Among the high points of the band’s seemingly non-stop instrumentation were the China visit and the performance at the soon-to-be-demolished Berlin Wall.
In 1983 they won over millions of Chinese who were beguiled by the unfamiliar sounds that Paddy and the lads introduced to that populous nation. The citizens of the People’s Republic forgot their troubles as the band transported them in fancy to happier times and places. They might be living under the watchful eye of Chairman Mao but for those precious hours they could dance to a different tune.

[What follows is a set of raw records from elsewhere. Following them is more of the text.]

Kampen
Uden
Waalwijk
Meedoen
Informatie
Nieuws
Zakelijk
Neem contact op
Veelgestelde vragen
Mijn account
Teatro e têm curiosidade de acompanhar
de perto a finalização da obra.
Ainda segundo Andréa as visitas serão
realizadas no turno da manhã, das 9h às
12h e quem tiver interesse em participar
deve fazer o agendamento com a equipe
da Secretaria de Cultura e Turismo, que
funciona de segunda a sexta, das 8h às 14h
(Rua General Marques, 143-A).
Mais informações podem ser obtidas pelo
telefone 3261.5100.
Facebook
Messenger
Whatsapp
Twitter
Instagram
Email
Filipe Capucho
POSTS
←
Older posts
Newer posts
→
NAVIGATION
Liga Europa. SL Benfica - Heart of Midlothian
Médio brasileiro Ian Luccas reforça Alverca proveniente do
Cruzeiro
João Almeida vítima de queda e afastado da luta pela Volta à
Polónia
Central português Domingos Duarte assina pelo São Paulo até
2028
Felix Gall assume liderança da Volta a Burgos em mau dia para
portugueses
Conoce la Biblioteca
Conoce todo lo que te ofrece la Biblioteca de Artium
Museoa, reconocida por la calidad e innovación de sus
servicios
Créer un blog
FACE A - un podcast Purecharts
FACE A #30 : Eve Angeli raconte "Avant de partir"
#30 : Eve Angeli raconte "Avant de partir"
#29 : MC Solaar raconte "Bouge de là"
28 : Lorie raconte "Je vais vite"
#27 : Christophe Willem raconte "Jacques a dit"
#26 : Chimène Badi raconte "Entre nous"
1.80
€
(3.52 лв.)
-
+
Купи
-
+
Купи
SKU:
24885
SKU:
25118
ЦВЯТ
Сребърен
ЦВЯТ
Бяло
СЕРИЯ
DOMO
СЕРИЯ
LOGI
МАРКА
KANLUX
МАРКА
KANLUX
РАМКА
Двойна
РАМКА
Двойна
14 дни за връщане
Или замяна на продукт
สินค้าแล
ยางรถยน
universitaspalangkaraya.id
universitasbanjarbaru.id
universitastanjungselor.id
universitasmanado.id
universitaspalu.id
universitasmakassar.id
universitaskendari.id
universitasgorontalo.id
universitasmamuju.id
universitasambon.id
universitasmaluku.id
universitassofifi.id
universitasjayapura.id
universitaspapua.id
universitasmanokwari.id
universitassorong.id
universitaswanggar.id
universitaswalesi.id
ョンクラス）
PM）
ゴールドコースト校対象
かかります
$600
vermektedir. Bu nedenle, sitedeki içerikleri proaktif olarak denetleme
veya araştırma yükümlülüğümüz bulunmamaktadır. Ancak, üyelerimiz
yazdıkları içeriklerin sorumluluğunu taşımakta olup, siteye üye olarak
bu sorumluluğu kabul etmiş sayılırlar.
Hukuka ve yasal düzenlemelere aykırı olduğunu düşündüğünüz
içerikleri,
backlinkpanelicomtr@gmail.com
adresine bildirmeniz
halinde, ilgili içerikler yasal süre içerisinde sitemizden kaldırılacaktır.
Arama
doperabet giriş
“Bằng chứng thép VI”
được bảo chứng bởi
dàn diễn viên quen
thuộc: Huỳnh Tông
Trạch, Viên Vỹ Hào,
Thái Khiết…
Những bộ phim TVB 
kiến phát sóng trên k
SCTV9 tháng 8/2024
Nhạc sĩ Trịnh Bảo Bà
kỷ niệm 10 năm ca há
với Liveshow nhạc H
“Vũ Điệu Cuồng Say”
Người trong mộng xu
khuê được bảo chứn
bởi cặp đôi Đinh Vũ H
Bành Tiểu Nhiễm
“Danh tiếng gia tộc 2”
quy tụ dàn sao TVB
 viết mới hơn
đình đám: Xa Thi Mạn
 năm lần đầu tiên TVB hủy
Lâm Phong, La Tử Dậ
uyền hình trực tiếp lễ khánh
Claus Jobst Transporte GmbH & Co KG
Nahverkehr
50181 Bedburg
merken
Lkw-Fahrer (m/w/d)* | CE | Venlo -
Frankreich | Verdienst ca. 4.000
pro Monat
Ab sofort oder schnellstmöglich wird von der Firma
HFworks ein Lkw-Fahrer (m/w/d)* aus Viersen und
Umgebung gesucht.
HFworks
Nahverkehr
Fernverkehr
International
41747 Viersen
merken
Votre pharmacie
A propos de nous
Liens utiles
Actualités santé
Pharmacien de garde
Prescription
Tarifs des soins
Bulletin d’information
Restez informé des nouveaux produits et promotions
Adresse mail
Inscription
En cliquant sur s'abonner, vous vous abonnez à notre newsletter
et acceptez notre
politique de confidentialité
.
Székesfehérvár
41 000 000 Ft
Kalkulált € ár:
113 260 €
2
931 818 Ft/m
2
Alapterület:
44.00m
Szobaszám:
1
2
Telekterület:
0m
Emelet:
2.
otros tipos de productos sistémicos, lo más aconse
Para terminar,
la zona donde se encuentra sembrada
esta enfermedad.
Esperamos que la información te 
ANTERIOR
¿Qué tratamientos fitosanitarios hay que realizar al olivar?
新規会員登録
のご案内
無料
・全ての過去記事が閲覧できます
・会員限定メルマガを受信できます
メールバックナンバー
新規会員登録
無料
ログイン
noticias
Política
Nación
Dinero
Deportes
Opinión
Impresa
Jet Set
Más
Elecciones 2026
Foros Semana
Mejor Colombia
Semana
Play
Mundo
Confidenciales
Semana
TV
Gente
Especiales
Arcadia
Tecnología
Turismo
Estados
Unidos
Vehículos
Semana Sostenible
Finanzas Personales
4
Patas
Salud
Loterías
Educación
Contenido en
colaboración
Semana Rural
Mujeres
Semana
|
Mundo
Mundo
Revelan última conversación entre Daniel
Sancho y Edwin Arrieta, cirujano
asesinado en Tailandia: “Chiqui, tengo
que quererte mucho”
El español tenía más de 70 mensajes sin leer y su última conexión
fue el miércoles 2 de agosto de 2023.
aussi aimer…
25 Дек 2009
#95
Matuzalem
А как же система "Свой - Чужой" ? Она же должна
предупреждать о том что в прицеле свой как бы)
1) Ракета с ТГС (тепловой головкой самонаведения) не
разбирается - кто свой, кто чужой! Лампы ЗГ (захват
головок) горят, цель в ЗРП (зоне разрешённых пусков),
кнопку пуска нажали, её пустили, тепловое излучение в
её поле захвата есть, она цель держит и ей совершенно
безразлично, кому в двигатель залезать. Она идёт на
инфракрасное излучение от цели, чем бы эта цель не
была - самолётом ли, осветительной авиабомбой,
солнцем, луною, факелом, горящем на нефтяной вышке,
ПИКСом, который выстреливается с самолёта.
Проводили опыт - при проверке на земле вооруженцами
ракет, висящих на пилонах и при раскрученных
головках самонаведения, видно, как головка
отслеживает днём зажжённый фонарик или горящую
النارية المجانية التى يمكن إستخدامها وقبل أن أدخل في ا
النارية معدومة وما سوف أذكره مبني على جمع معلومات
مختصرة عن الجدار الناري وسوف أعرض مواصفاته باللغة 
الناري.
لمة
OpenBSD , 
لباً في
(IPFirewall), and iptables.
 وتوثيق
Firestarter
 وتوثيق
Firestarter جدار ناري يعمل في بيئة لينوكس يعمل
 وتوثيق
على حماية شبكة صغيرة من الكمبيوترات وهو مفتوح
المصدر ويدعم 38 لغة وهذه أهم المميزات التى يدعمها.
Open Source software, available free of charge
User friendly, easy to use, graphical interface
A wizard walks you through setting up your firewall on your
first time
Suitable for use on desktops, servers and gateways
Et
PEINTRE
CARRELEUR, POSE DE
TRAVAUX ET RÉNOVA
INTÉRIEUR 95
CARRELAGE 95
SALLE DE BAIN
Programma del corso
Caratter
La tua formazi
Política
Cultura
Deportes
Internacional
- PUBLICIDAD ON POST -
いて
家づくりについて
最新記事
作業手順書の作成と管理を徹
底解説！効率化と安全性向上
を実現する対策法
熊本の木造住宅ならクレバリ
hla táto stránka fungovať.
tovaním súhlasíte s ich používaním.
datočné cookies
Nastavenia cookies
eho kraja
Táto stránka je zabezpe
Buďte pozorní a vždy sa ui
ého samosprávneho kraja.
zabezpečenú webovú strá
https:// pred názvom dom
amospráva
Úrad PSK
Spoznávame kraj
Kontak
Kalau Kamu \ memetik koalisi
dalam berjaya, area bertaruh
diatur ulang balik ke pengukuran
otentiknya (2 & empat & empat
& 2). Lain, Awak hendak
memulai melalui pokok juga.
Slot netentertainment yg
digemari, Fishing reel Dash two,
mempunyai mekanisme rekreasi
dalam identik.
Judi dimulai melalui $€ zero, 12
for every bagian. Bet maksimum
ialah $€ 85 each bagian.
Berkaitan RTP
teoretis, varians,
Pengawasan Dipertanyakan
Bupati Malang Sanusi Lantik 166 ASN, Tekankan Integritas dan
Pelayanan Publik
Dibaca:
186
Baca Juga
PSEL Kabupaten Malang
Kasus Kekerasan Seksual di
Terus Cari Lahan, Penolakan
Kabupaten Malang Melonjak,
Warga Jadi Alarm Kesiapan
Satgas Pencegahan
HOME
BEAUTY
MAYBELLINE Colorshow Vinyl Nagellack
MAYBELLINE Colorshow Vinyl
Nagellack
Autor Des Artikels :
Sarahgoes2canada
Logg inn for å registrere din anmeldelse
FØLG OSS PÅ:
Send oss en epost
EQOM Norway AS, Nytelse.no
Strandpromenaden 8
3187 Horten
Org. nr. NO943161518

Naturally, the Chieftains also entertained Pope John Paul II and Queen Elizabeth when they visited Ireland.
And what better place to celebrate the harmonics of our freedom-loving Celtic culture than in the shadow of one of the greatest monuments to tyranny on the planet. In 1990 the lads captured the true spirit of liberation and a renewal of hope when they arrived at the Berlin Wall. Just a few months earlier the infamous barrier had been stormed as democracy returned to a divided Germany.
The Chieftains under Paddy’s motivating direction continued to woo audiences worldwide and their music even found its way into Outer Space in 2010 when Paddy’s friend, astronaut Cady Coleman, famously produced a flute and tin whistle inside the International Space Station, the result being an album called The Chieftains in Orbit.
Covid dealt a temporary blow to the band, as it did to the whole arts and entertainment sector, and put a dampener on the eagerly awaited 2022 tour to celebrate the 60th anniversary of The Chieftains.
But Paddy Moloney already had more than enough achievements to his credit, including winning six Grammy awards, the 45 albums released by Claddagh Records, and a staunch fan base spanning the globe.
His loss, though keenly felt by his millions of fans, was Heaven’s gain and he’s now, I’d safely say, in a place where the music never dies.